Dois fatores parecem essenciais para entendermos essa força que a Operação Lava Jato ganhou e que agora coloca Executivo e Legislativo na berlinda. O primeiro é o que chamei de: a ascensão do Judiciário a Poder.

O Judiciário deixou de ser o fiel da balança e passou a morder uma porção maior do Estado que ele sempre compôs. Como, porém, a fatia que o Judiciário agora abocanha estava com outros, foi preciso fazer uma parceria simbiótica entre Judiciário, Ministério Público e Polícia Federal para desestabilizar o império do Executivo na República.

Essa segunda característica, de modo especial já havia sido ensaiada em outras operações e mesmo no Mensalão, mas com a Lava Jato ganhou todos os contornos de uma política pública: ação estatal sistemática para a efetivação de um direito (o jus puniendi, no caso), parceria com a iniciativa privada (acordos de leniência e colaborações premiadas) e possibilidade de controle da legalidade pelo Judiciário (nessa parte, risos).

Juridicamente falando, a Operação Lava Jato é impossível de ser analisada. Isso porque a própria ideia de “operação” não é um instituto coeso em Direito Processual. Enquanto advogados se debatiam com os aspectos polêmicos das diversas Operações encampadas pela Polícia Federal, esta parece ter dado o pulo do gato e desenvolvido uma maneira de ganhar em escala.

As operações são o Direito Penal na época do Big Data.

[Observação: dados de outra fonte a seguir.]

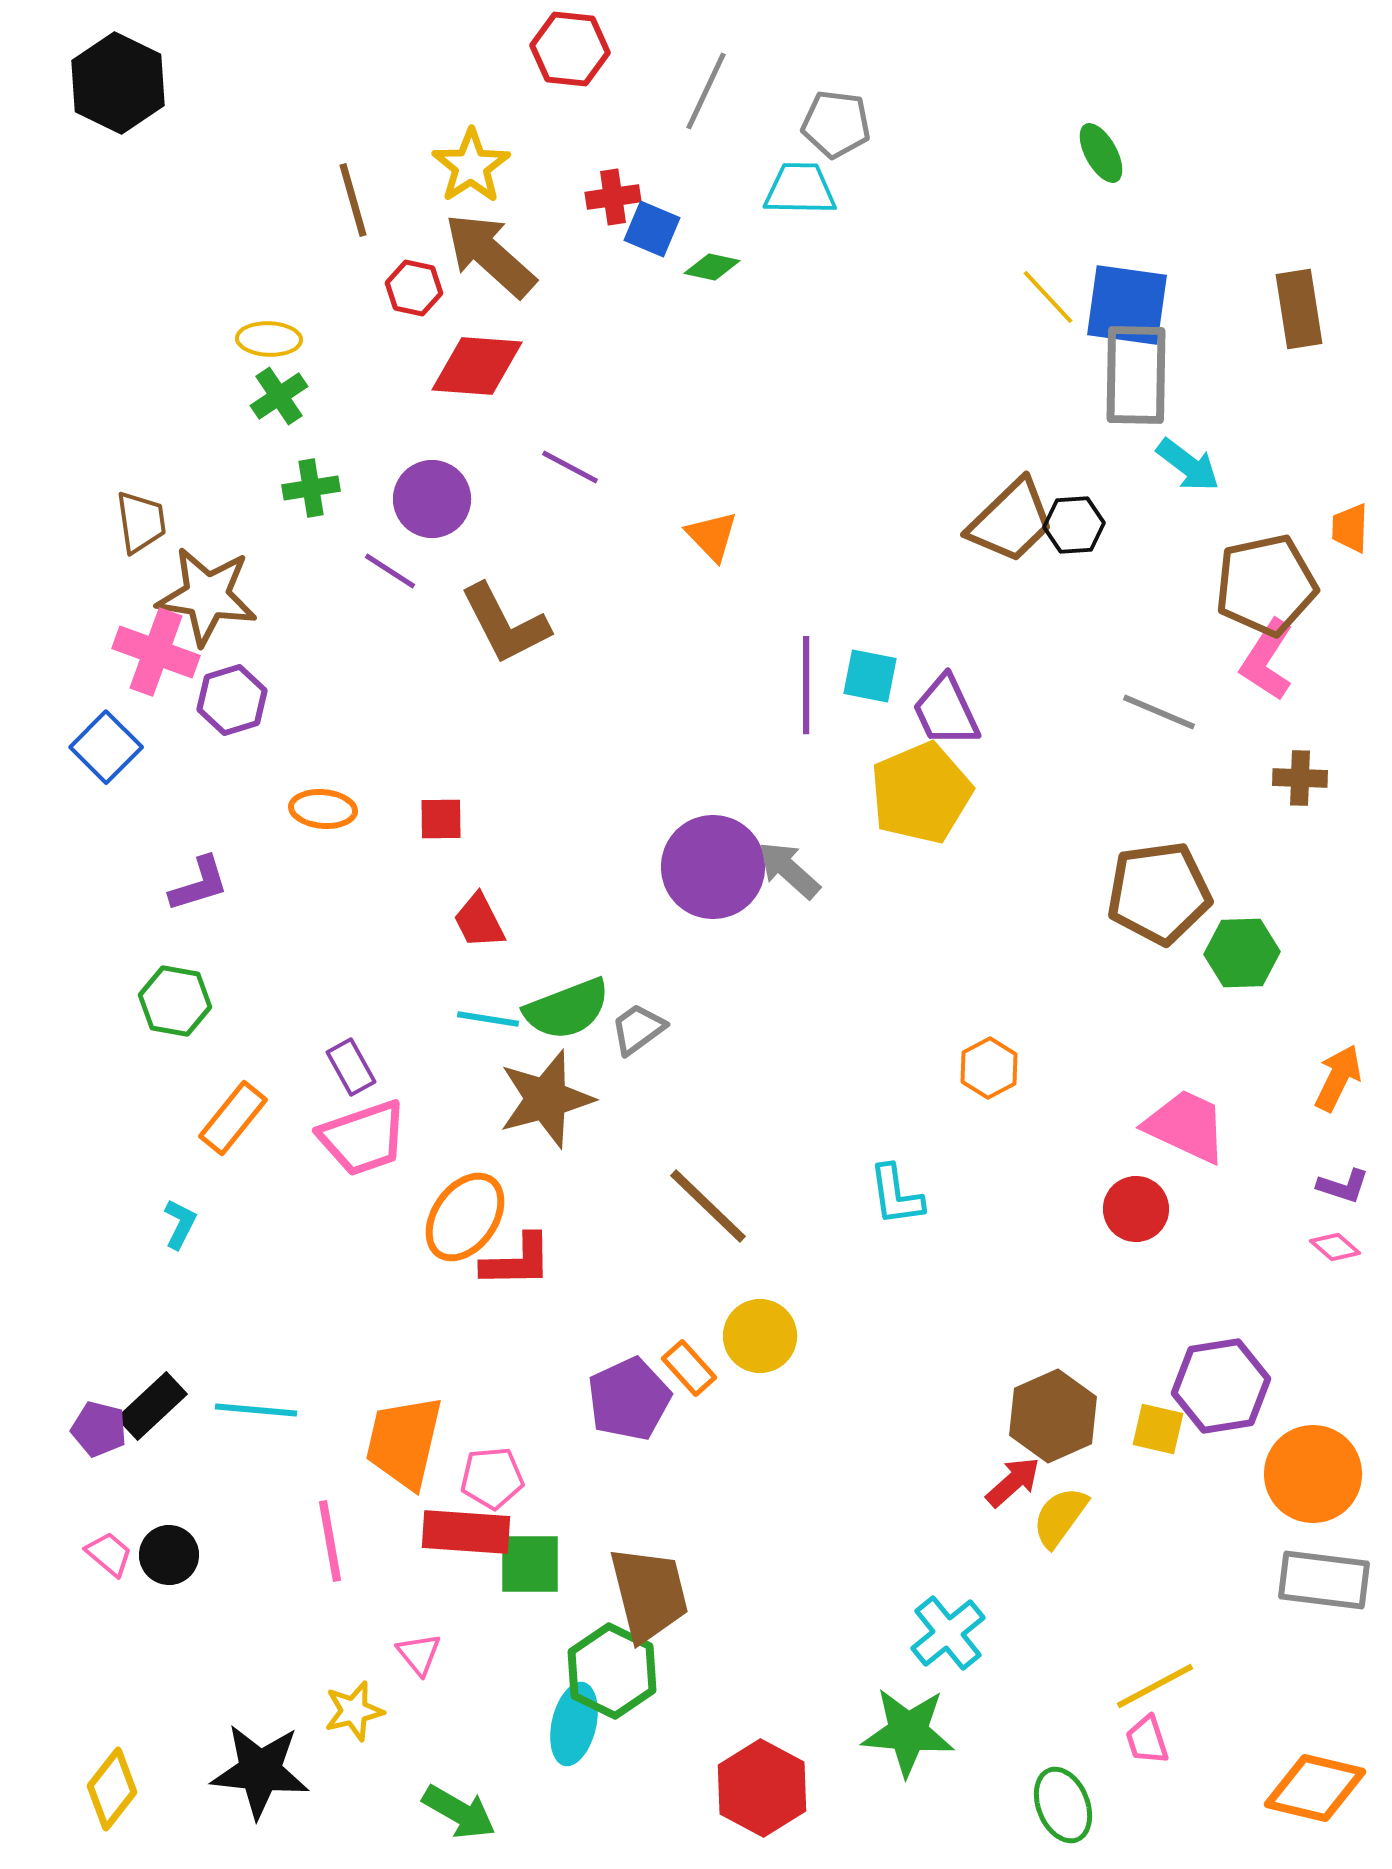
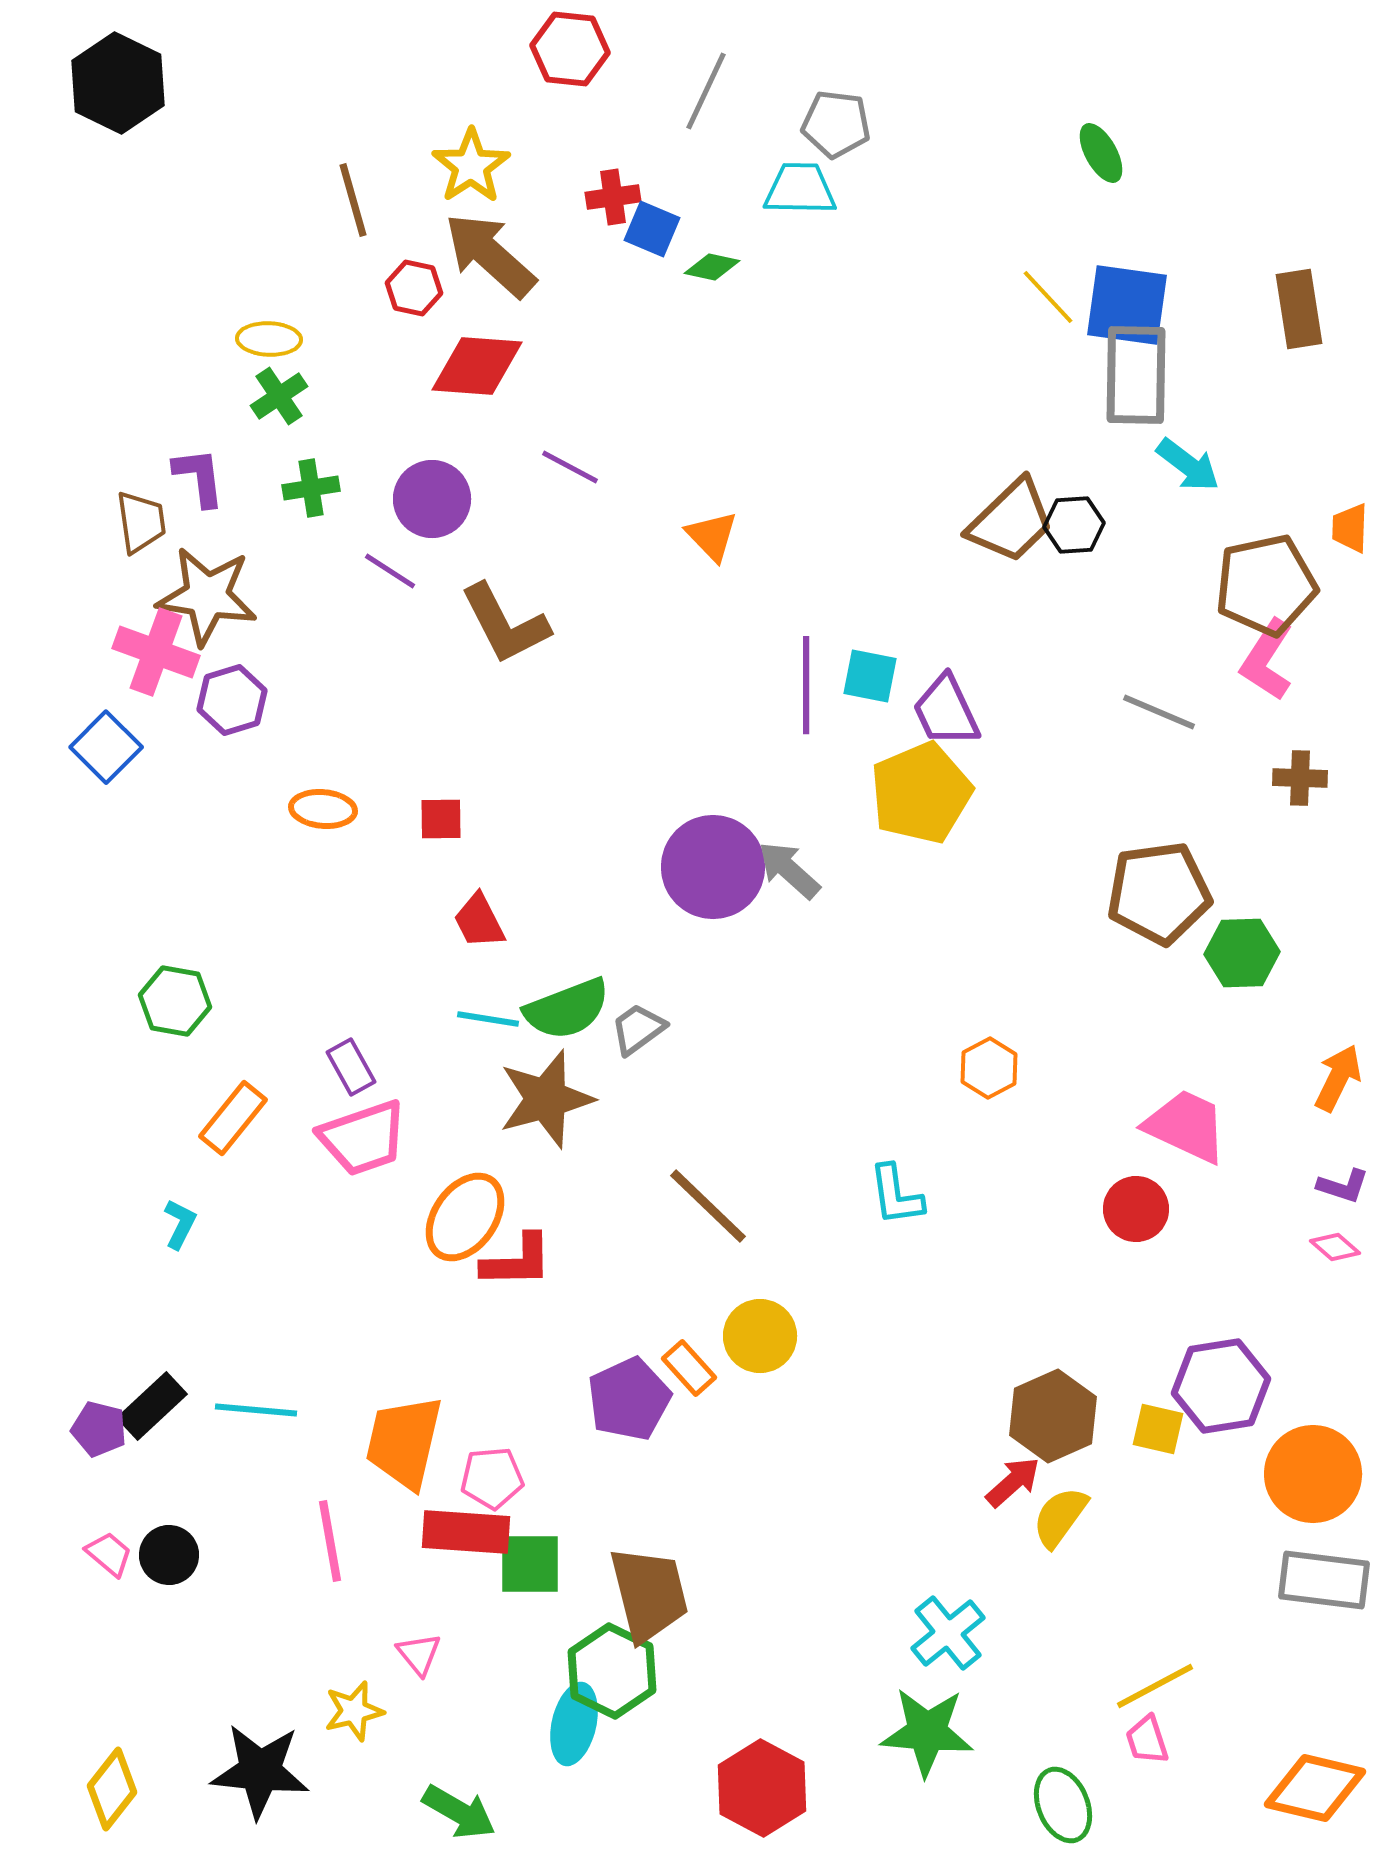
purple L-shape at (199, 884): moved 407 px up; rotated 80 degrees counterclockwise
green star at (908, 1732): moved 19 px right
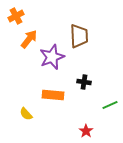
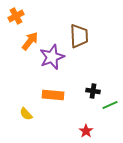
orange arrow: moved 1 px right, 2 px down
black cross: moved 9 px right, 9 px down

Ao tentar trabalhar uma questão de prova aqui, uma nulidade ali, um excesso de prazo acolá, o advogado perde de foco o todo da operação, a qual permanece juridicamente irrastreável.

Advogados são criaturas ainda caricatas (usam terno em dia de sol e palavras difíceis para impressionar), parados na época em que havia glamour ao se dizer “bacharel”. A PF e o MP, porém, se modernizaram e surfaram na falta de um tratamento sistêmico ao fenômeno das operações.

Um ponto que certamente pesa nessa queda de braço é a “unidade” entre PF e MP (e juiz), de um lado, e a heterogeneidade de réus do outro (que, por sua vez, é acentuada com o sistema das delações).

Escrevo esse texto para reforçar que um dos papeis da Lava Jato é servir de política pública judiciária para abrir ainda mais espaço para a ascensão das togas na hierarquia estatal; para o assenhoramento do Estado por parte do Judiciário.

Como toda política pública, ela precisa de mais apoio popular que de coerência legal ou constitucional. Afinal, políticas públicas muito populares sempre foram bem recebidas no Judiciário, ainda que enfrentassem a Lei ou a Constituição, como ocorre com a distribuição de remédios, de vagas educacionais, etc.

Não há motivos para que, com a Lava Jato, isso seja diferente. E se o Judiciário não vai parar com sua própria festinha, só nos resta assistir.

Pedro da Conceição é Mestrando em Direito pela Universidade de São Paulo, advogado. Autor do livro “Mito e Razão no Direito Penal” (2012).